» **Prompt**: Give back the entries that follow exactly as written. Any picture gets left out.

[Dataset entries]
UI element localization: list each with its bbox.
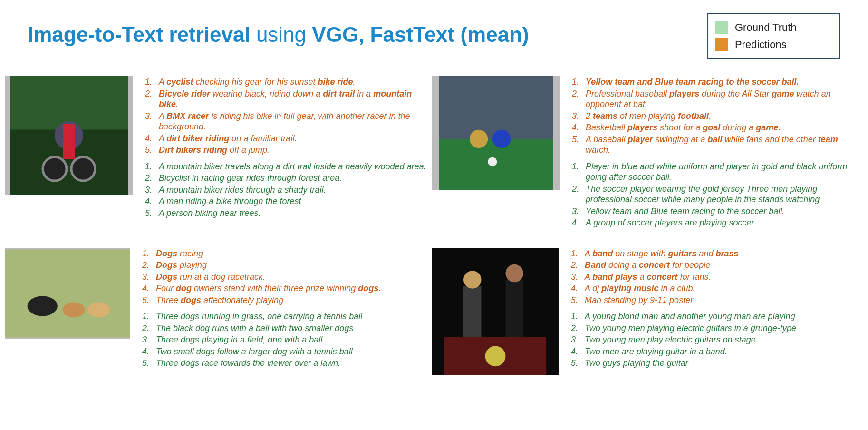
list-item: 1.A young blond man and another young ma… xyxy=(568,311,854,322)
item-number: 3. xyxy=(142,185,152,195)
item-number: 3. xyxy=(139,272,149,283)
list-item: 3.2 teams of men playing football. xyxy=(569,110,854,122)
title-bold-2: VGG, FastText (mean) xyxy=(312,23,529,46)
caption-lists: 1.A band on stage with guitars and brass… xyxy=(568,248,854,374)
result-panel: 1.Dogs racing2.Dogs playing3.Dogs run at… xyxy=(5,248,427,375)
list-item: 5.Two guys playing the guitar xyxy=(568,357,854,369)
item-number: 3. xyxy=(568,272,578,283)
legend-label-pred: Predictions xyxy=(735,39,787,51)
title-bold-1: Image-to-Text retrieval xyxy=(28,23,251,46)
example-image xyxy=(5,248,130,339)
item-number: 4. xyxy=(139,283,149,294)
list-item: 4.Two men are playing guitar in a band. xyxy=(568,346,854,358)
example-image xyxy=(432,248,559,375)
item-number: 4. xyxy=(142,133,152,144)
ground-truth-text: Two young men playing electric guitars i… xyxy=(585,323,796,334)
item-number: 5. xyxy=(142,145,152,156)
item-number: 5. xyxy=(569,134,579,156)
list-item: 4.Two small dogs follow a larger dog wit… xyxy=(139,346,427,358)
item-number: 2. xyxy=(139,323,149,334)
ground-truth-list: 1.A young blond man and another young ma… xyxy=(568,311,854,369)
item-number: 3. xyxy=(142,111,152,132)
list-item: 2.The black dog runs with a ball with tw… xyxy=(139,322,427,334)
list-item: 5.Man standing by 9-11 poster xyxy=(568,294,854,306)
ground-truth-text: Two guys playing the guitar xyxy=(585,358,688,369)
prediction-text: Dirt bikers riding off a jump. xyxy=(159,145,270,156)
list-item: 4.Four dog owners stand with their three… xyxy=(139,283,427,294)
svg-point-9 xyxy=(492,130,511,148)
list-item: 2.Band doing a concert for people xyxy=(568,259,854,271)
caption-lists: 1.A cyclist checking his gear for his su… xyxy=(142,76,427,224)
ground-truth-text: Two young men play electric guitars on s… xyxy=(585,334,758,345)
item-number: 2. xyxy=(569,184,579,205)
prediction-text: Bicycle rider wearing black, riding down… xyxy=(159,88,427,110)
prediction-text: Yellow team and Blue team racing to the … xyxy=(586,77,799,88)
svg-rect-5 xyxy=(63,124,75,159)
list-item: 4.Basketball players shoot for a goal du… xyxy=(569,122,854,134)
ground-truth-text: A man riding a bike through the forest xyxy=(159,196,301,207)
list-item: 3.Two young men play electric guitars on… xyxy=(568,334,854,346)
list-item: 1.Yellow team and Blue team racing to th… xyxy=(569,76,854,88)
list-item: 4.A man riding a bike through the forest xyxy=(142,195,427,207)
item-number: 2. xyxy=(139,260,149,271)
item-number: 5. xyxy=(568,358,578,369)
svg-rect-11 xyxy=(5,249,130,337)
svg-point-10 xyxy=(488,157,497,166)
legend-box: Ground Truth Predictions xyxy=(707,13,840,59)
item-number: 1. xyxy=(569,161,579,183)
ground-truth-text: The black dog runs with a ball with two … xyxy=(156,323,353,334)
ground-truth-text: Three dogs playing in a field, one with … xyxy=(156,334,322,345)
item-number: 5. xyxy=(139,295,149,306)
list-item: 1.Dogs racing xyxy=(139,248,427,260)
item-number: 1. xyxy=(139,248,149,259)
item-number: 5. xyxy=(139,358,149,369)
ground-truth-text: A mountain biker rides through a shady t… xyxy=(159,185,326,195)
prediction-text: Professional baseball players during the… xyxy=(586,88,854,110)
item-number: 3. xyxy=(569,206,579,217)
prediction-text: Three dogs affectionately playing xyxy=(156,295,283,306)
list-item: 5.Three dogs affectionately playing xyxy=(139,294,427,306)
ground-truth-text: A young blond man and another young man … xyxy=(585,311,795,322)
example-image xyxy=(432,76,560,190)
item-number: 2. xyxy=(568,323,578,334)
svg-rect-19 xyxy=(505,280,523,337)
list-item: 2.The soccer player wearing the gold jer… xyxy=(569,183,854,205)
list-item: 5.Three dogs race towards the viewer ove… xyxy=(139,357,427,369)
ground-truth-text: Two men are playing guitar in a band. xyxy=(585,346,727,357)
item-number: 5. xyxy=(568,295,578,306)
prediction-text: Four dog owners stand with their three p… xyxy=(156,283,381,294)
ground-truth-text: Bicyclist in racing gear rides through f… xyxy=(159,173,342,184)
item-number: 2. xyxy=(142,173,152,184)
svg-point-20 xyxy=(505,264,523,282)
item-number: 1. xyxy=(139,311,149,322)
title-plain-1: using xyxy=(251,23,312,46)
legend-label-gt: Ground Truth xyxy=(735,21,797,34)
prediction-text: Dogs playing xyxy=(156,260,207,271)
caption-lists: 1.Yellow team and Blue team racing to th… xyxy=(569,76,854,234)
list-item: 3.A BMX racer is riding his bike in full… xyxy=(142,110,427,133)
predictions-list: 1.A cyclist checking his gear for his su… xyxy=(142,76,427,156)
list-item: 1.Three dogs running in grass, one carry… xyxy=(139,311,427,322)
ground-truth-list: 1.A mountain biker travels along a dirt … xyxy=(142,161,427,219)
list-item: 2.Bicyclist in racing gear rides through… xyxy=(142,172,427,184)
list-item: 2.Two young men playing electric guitars… xyxy=(568,322,854,334)
ground-truth-text: A group of soccer players are playing so… xyxy=(586,217,756,228)
prediction-text: A dj playing music in a club. xyxy=(585,283,695,294)
swatch-ground-truth xyxy=(715,21,728,34)
prediction-text: Dogs run at a dog racetrack. xyxy=(156,272,265,283)
ground-truth-list: 1.Player in blue and white uniform and p… xyxy=(569,161,854,229)
prediction-text: Man standing by 9-11 poster xyxy=(585,295,693,306)
item-number: 3. xyxy=(139,334,149,345)
predictions-list: 1.Dogs racing2.Dogs playing3.Dogs run at… xyxy=(139,248,427,306)
item-number: 4. xyxy=(142,196,152,207)
caption-lists: 1.Dogs racing2.Dogs playing3.Dogs run at… xyxy=(139,248,427,374)
list-item: 3.A band plays a concert for fans. xyxy=(568,271,854,283)
legend-row-gt: Ground Truth xyxy=(715,19,833,36)
ground-truth-text: Yellow team and Blue team racing to the … xyxy=(586,206,784,217)
item-number: 2. xyxy=(568,260,578,271)
item-number: 1. xyxy=(568,248,578,259)
item-number: 5. xyxy=(142,208,152,219)
prediction-text: A BMX racer is riding his bike in full g… xyxy=(159,111,427,132)
list-item: 3.A mountain biker rides through a shady… xyxy=(142,184,427,196)
prediction-text: A cyclist checking his gear for his suns… xyxy=(159,77,356,88)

» **Written response**:
UI element localization: list each with its bbox.
list-item: 1.A young blond man and another young ma… xyxy=(568,311,854,322)
item-number: 3. xyxy=(142,185,152,195)
item-number: 3. xyxy=(139,272,149,283)
list-item: 3.2 teams of men playing football. xyxy=(569,110,854,122)
title-bold-2: VGG, FastText (mean) xyxy=(312,23,529,46)
caption-lists: 1.A band on stage with guitars and brass… xyxy=(568,248,854,374)
result-panel: 1.Dogs racing2.Dogs playing3.Dogs run at… xyxy=(5,248,427,375)
list-item: 5.Two guys playing the guitar xyxy=(568,357,854,369)
item-number: 3. xyxy=(568,272,578,283)
legend-label-pred: Predictions xyxy=(735,39,787,51)
title-bold-1: Image-to-Text retrieval xyxy=(28,23,251,46)
example-image xyxy=(5,248,130,339)
item-number: 4. xyxy=(139,283,149,294)
list-item: 4.Two men are playing guitar in a band. xyxy=(568,346,854,358)
example-image xyxy=(432,248,559,375)
item-number: 4. xyxy=(142,133,152,144)
ground-truth-text: Two young men playing electric guitars i… xyxy=(585,323,796,334)
item-number: 5. xyxy=(142,145,152,156)
item-number: 5. xyxy=(569,134,579,156)
list-item: 4.Two small dogs follow a larger dog wit… xyxy=(139,346,427,358)
item-number: 2. xyxy=(139,323,149,334)
ground-truth-list: 1.A young blond man and another young ma… xyxy=(568,311,854,369)
item-number: 3. xyxy=(142,111,152,132)
list-item: 2.The black dog runs with a ball with tw… xyxy=(139,322,427,334)
list-item: 5.Man standing by 9-11 poster xyxy=(568,294,854,306)
ground-truth-text: Two guys playing the guitar xyxy=(585,358,688,369)
prediction-text: Dirt bikers riding off a jump. xyxy=(159,145,270,156)
list-item: 4.Four dog owners stand with their three… xyxy=(139,283,427,294)
svg-point-9 xyxy=(492,130,511,148)
list-item: 2.Band doing a concert for people xyxy=(568,259,854,271)
caption-lists: 1.A cyclist checking his gear for his su… xyxy=(142,76,427,224)
ground-truth-text: Two young men play electric guitars on s… xyxy=(585,334,758,345)
item-number: 2. xyxy=(569,184,579,205)
prediction-text: Bicycle rider wearing black, riding down… xyxy=(159,88,427,110)
prediction-text: Yellow team and Blue team racing to the … xyxy=(586,77,799,88)
svg-rect-5 xyxy=(63,124,75,159)
list-item: 4.Basketball players shoot for a goal du… xyxy=(569,122,854,134)
ground-truth-text: A man riding a bike through the forest xyxy=(159,196,301,207)
list-item: 3.Two young men play electric guitars on… xyxy=(568,334,854,346)
list-item: 1.Yellow team and Blue team racing to th… xyxy=(569,76,854,88)
list-item: 4.A man riding a bike through the forest xyxy=(142,195,427,207)
item-number: 2. xyxy=(139,260,149,271)
item-number: 5. xyxy=(568,358,578,369)
svg-rect-11 xyxy=(5,249,130,337)
svg-point-10 xyxy=(488,157,497,166)
legend-box: Ground Truth Predictions xyxy=(707,13,840,59)
item-number: 1. xyxy=(569,161,579,183)
ground-truth-text: The black dog runs with a ball with two … xyxy=(156,323,353,334)
ground-truth-text: Three dogs playing in a field, one with … xyxy=(156,334,322,345)
item-number: 5. xyxy=(139,295,149,306)
list-item: 1.Dogs racing xyxy=(139,248,427,260)
item-number: 1. xyxy=(139,248,149,259)
item-number: 5. xyxy=(139,358,149,369)
ground-truth-text: A mountain biker rides through a shady t… xyxy=(159,185,326,195)
prediction-text: Professional baseball players during the… xyxy=(586,88,854,110)
item-number: 3. xyxy=(569,206,579,217)
prediction-text: Three dogs affectionately playing xyxy=(156,295,283,306)
list-item: 5.Three dogs affectionately playing xyxy=(139,294,427,306)
ground-truth-text: A young blond man and another young man … xyxy=(585,311,795,322)
example-image xyxy=(432,76,560,190)
item-number: 2. xyxy=(568,323,578,334)
svg-rect-19 xyxy=(505,280,523,337)
list-item: 2.The soccer player wearing the gold jer… xyxy=(569,183,854,205)
list-item: 5.Three dogs race towards the viewer ove… xyxy=(139,357,427,369)
ground-truth-text: Two men are playing guitar in a band. xyxy=(585,346,727,357)
item-number: 5. xyxy=(568,295,578,306)
prediction-text: Four dog owners stand with their three p… xyxy=(156,283,381,294)
ground-truth-text: Bicyclist in racing gear rides through f… xyxy=(159,173,342,184)
item-number: 2. xyxy=(142,173,152,184)
svg-point-20 xyxy=(505,264,523,282)
item-number: 1. xyxy=(139,311,149,322)
title-plain-1: using xyxy=(251,23,312,46)
legend-label-gt: Ground Truth xyxy=(735,21,797,34)
prediction-text: Dogs playing xyxy=(156,260,207,271)
caption-lists: 1.Yellow team and Blue team racing to th… xyxy=(569,76,854,234)
list-item: 3.A BMX racer is riding his bike in full… xyxy=(142,110,427,133)
predictions-list: 1.A cyclist checking his gear for his su… xyxy=(142,76,427,156)
list-item: 1.Three dogs running in grass, one carry… xyxy=(139,311,427,322)
ground-truth-list: 1.A mountain biker travels along a dirt … xyxy=(142,161,427,219)
list-item: 2.Bicyclist in racing gear rides through… xyxy=(142,172,427,184)
list-item: 2.Two young men playing electric guitars… xyxy=(568,322,854,334)
ground-truth-text: A group of soccer players are playing so… xyxy=(586,217,756,228)
prediction-text: A dj playing music in a club. xyxy=(585,283,695,294)
swatch-ground-truth xyxy=(715,21,728,34)
prediction-text: Dogs run at a dog racetrack. xyxy=(156,272,265,283)
ground-truth-list: 1.Player in blue and white uniform and p… xyxy=(569,161,854,229)
prediction-text: Man standing by 9-11 poster xyxy=(585,295,693,306)
item-number: 3. xyxy=(139,334,149,345)
predictions-list: 1.Dogs racing2.Dogs playing3.Dogs run at… xyxy=(139,248,427,306)
item-number: 4. xyxy=(142,196,152,207)
caption-lists: 1.Dogs racing2.Dogs playing3.Dogs run at… xyxy=(139,248,427,374)
list-item: 3.A band plays a concert for fans. xyxy=(568,271,854,283)
legend-row-gt: Ground Truth xyxy=(715,19,833,36)
ground-truth-text: Yellow team and Blue team racing to the … xyxy=(586,206,784,217)
item-number: 2. xyxy=(568,260,578,271)
item-number: 1. xyxy=(568,248,578,259)
item-number: 5. xyxy=(142,208,152,219)
prediction-text: A BMX racer is riding his bike in full g… xyxy=(159,111,427,132)
list-item: 3.A mountain biker rides through a shady… xyxy=(142,184,427,196)
prediction-text: A cyclist checking his gear for his suns… xyxy=(159,77,356,88)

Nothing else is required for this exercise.